Yungaba is symbolic of the high priority that was placed on immigration during the late nineteenth century and the manner in which the colonial, and then State governments provided for those needs. The government's ambitious and extensive immigration programs established Queensland as the "immigration colony" of Australia with immigration levels higher than any other colony or state in the country.

The place is important in demonstrating the principal characteristics of a particular class of cultural places.

Yungaba is important in demonstrating the principal characteristics of a particular class of cultural place in that it clearly demonstrates the characteristics of institutional buildings of the late nineteenth century in its symmetrical layout and the hierarchy of decoration used to define the various functions of the place. The relatively unchanged quality of the original fabric provides information regarding the status and priority given to immigration during the period in which it was built.

Yungaba provides an example of the form of accommodation provided for newly arrived immigrants to Australia in the late nineteenth century. Its original layout, with gender- separated dormitory accommodation for singles, single-room accommodations for families and shared toilet facilities provides comment on the understanding of privacy, morality and human behaviour current at the time.

The place is important because of its aesthetic significance.

Yungaba is important in exhibiting particular aesthetic characteristics valued by the community or a particular group as it is a distinguished building located on the banks of the Brisbane River with clear views between the site and the river. Its elegant, yet restrained ornamentation softens the potential austerity of its symmetrical plan.

The place has a strong or special association with a particular community or cultural group for social, cultural or spiritual reasons.

Yungaba has a special association with a wide variety of communities and cultural groups for social and cultural reasons. It has been used to accommodate generations of immigrants, to welcome soldiers and their dependents on their return from three major conflicts, it has housed South Sea Islanders awaiting repatriation to their home islands under Commonwealth legislation, and it is closely associated with the construction of the Story Bridge, one of Brisbane's landmarks. Its listing as the first building to be protected under the Cultural Record (Landscapes Queensland and Queensland Estate) Act 1987 demonstrates is strong community value within the city of Brisbane.

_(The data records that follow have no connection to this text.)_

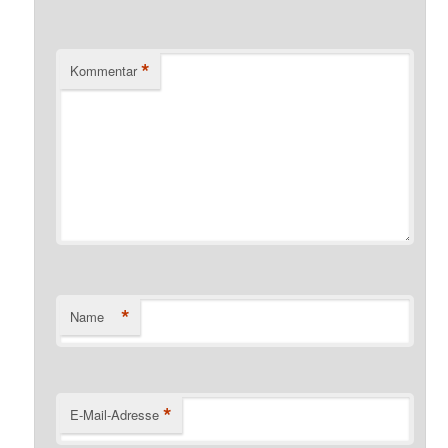
*
Kommentar
*
Name
*
E-Mail-Adresse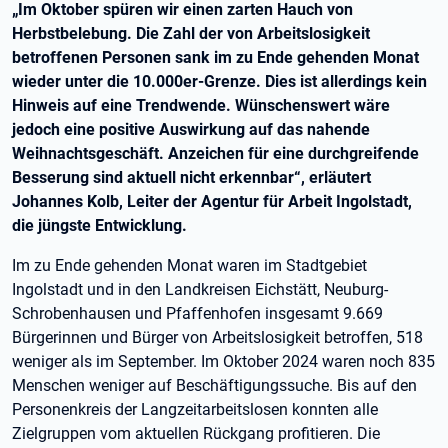
„Im Oktober spüren wir einen zarten Hauch von
Herbstbelebung. Die Zahl der von Arbeitslosigkeit
betroffenen Personen sank im zu Ende gehenden Monat
wieder unter die 10.000er-Grenze. Dies ist allerdings kein
Hinweis auf eine Trendwende. Wünschenswert wäre
jedoch eine positive Auswirkung auf das nahende
Weihnachtsgeschäft. Anzeichen für eine durchgreifende
Besserung sind aktuell nicht erkennbar“, erläutert
Johannes Kolb, Leiter der Agentur für Arbeit Ingolstadt,
die jüngste Entwicklung.
Im zu Ende gehenden Monat waren im Stadtgebiet
Ingolstadt und in den Landkreisen Eichstätt, Neuburg-
Schrobenhausen und Pfaffenhofen insgesamt 9.669
Bürgerinnen und Bürger von Arbeitslosigkeit betroffen, 518
weniger als im September. Im Oktober 2024 waren noch 835
Menschen weniger auf Beschäftigungssuche. Bis auf den
Personenkreis der Langzeitarbeitslosen konnten alle
Zielgruppen vom aktuellen Rückgang profitieren. Die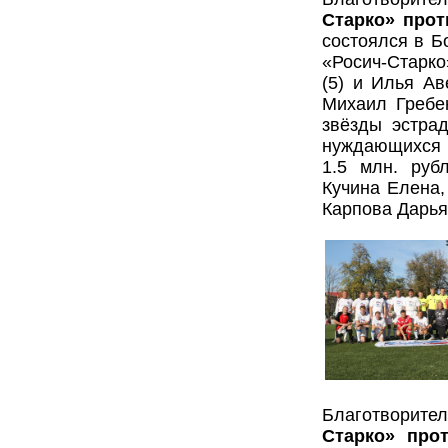
Старко» про
состоялся в Б
«Росич-Старко
(5) и Илья Ав
Михаил Гребе
звёзды эстра
нуждающихся 
1.5 млн. руб
Кучина Елена,
Карпова Дарья
Благотворит
Старко» про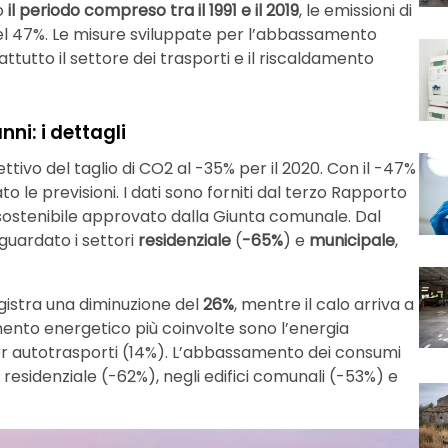
ro
il periodo compreso tra il 1991 e il 2019
, le emissioni di
el 47%. Le misure sviluppate per l’abbassamento
utto il settore dei trasporti e il riscaldamento
nni: i dettagli
ttivo del taglio di CO2 al -35% per il 2020. Con il -47%
to le previsioni. I dati sono forniti dal terzo Rapporto
 sostenibile approvato dalla Giunta comunale. Dal
guardato i settori
residenziale
(
-65%
) e
municipale
,
egistra una diminuzione del
26%
, mentre il calo arriva a
amento energetico più coinvolte sono l’energia
l per autotrasporti (14%). L’abbassamento dei consumi
 residenziale (-62%), negli edifici comunali (-53%) e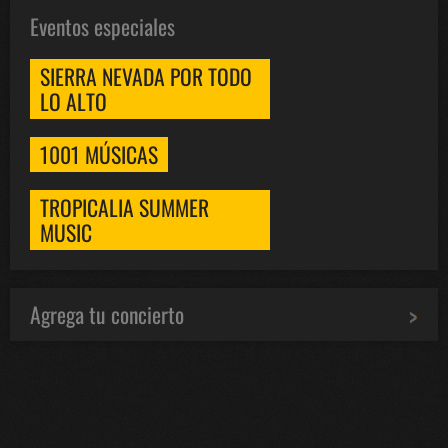
Eventos especiales
SIERRA NEVADA POR TODO
LO ALTO
1001 MÚSICAS
TROPICALIA SUMMER
MUSIC
Agrega tu concierto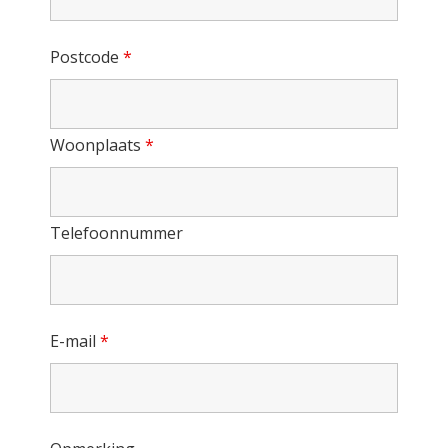
Postcode
*
Woonplaats
*
Telefoonnummer
E-mail
*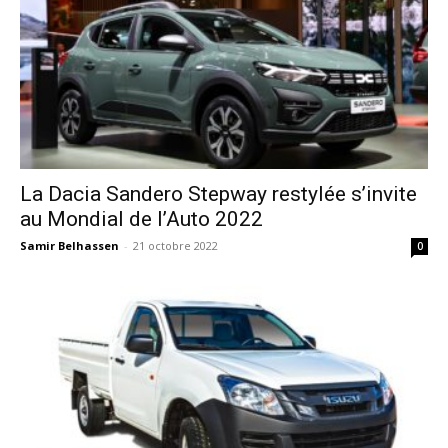
La Dacia Sandero Stepway restylée s’invite
au Mondial de l’Auto 2022
Samir Belhassen
-
21 octobre 2022
0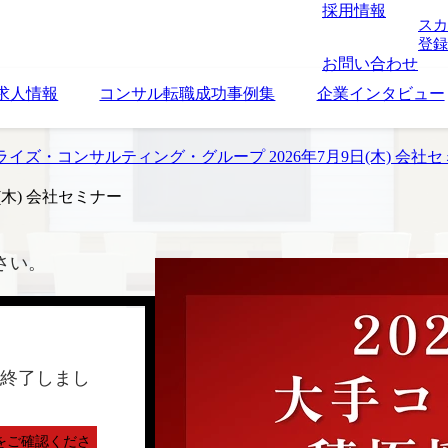
採用情報
スカ
登録
お問い合わせ
求人情報
コンサル転職成功事例集
企業インタビュー
イズ・コンサルティング・グループ 2026年7月9日(木) 会社
木) 会社セミナー
さい。
終了しまし
をご確認くださ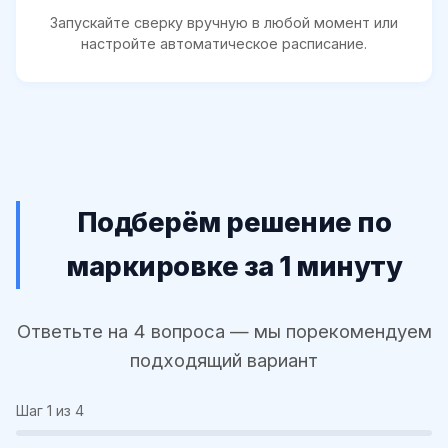
Запускайте сверку вручную в любой момент или
настройте автоматическое расписание.
Подберём решение по
маркировке за 1 минуту
Ответьте на 4 вопроса — мы порекомендуем
подходящий вариант
Шаг
1
из 4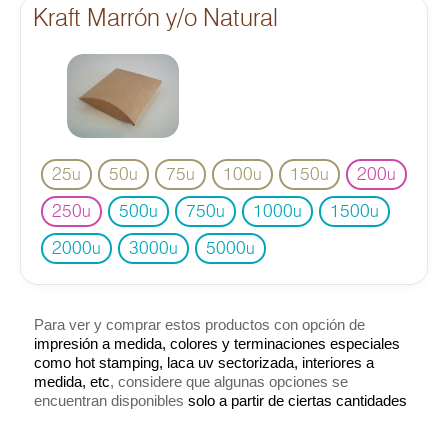
Kraft Marrón y/o Natural
25
50
75
100
150
200
u
u
u
u
u
u
250
500
750
1000
1500
u
u
u
u
u
2000
3000
5000
u
u
u
Para ver y comprar estos productos con opción de
impresión a medida, colores y terminaciones especiales
como hot stamping, laca uv sectorizada, interiores a
medida, etc
, considere que algunas opciones se
encuentran disponibles
solo a partir de ciertas cantidades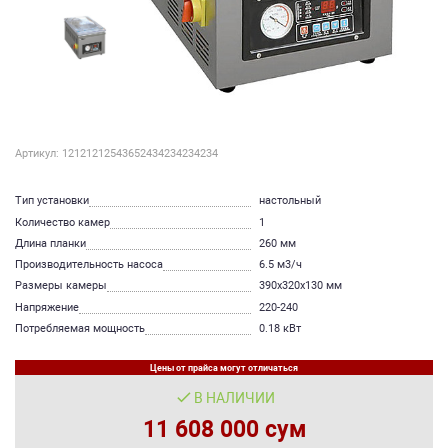
Артикул: 12121212543652434234234234
Тип установки
настольный
Количество камер
1
Длина планки
260 мм
Производительность насоса
6.5 м3/ч
Размеры камеры
390х320х130 мм
Напряжение
220-240
Потребляемая мощность
0.18 кВт
Цены от прайса могут отличаться
В НАЛИЧИИ
11 608 000 сум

The place has a special association with the life or work of a particular person, group or organisation of importance in Queensland's history.

Yungaba has a particular association with the works of J J Clark, Colonial Architect and William Parry Okeden, later Under Colonial Secretary, who was instrumental in the settlement of both the shearers' strikes and the problems with the Native Police. Parry-Okeden also had a significant role in the relationship between the colonial government and Aborigines due to his extensive knowledge of Aboriginal languages and dialects.